3. Does he still love you? Because you couldn’t do flirty texts unless you had fallen out of love. When we get married, we expect our partner to see the world in exactly the same way – but we remain different people, seeing the world differently and different actions mean different things to different people. So if I had to guess, I would say he does love you but he’s coping with the pressure of your son in a very destructive way.
I have a couple of observations, I’m struck by how little time you give in your letter to the your son’s illness and what it feels like being a new mum with a child with birth defects.

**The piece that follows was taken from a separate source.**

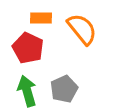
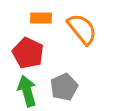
red pentagon: moved 5 px down
gray pentagon: moved 2 px up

Instead, it is all taken up with stuff about flirty texts and your husband’s stupid behaviour which on the scale of what really counts deserve nowhere near as much of your attention.
It almost feels that while your husband has been using ego bolstering flirting and empty fantasy to avoid the pain of his real problems, you’ve been distracting yourself with detective work on his emails or phone and plotting/worrying. Sorry but she is really not worth the energy, you’ve got FAR more important things on your plate.
So I think you need to find yourself someone to talk about your son or somewhere you and your husband can share your feelings together, so you are both on the same team coping through this terrible time rather than fighting like two rats in a bag. It would also help you unpack why you have deliberately pushed your husband away.
Please be kind to yourself, to your husband and maybe even hold each other and cry together. Until you face the real issues, this situation won’t get any better. Good luck and all the best from the bottom of my heart.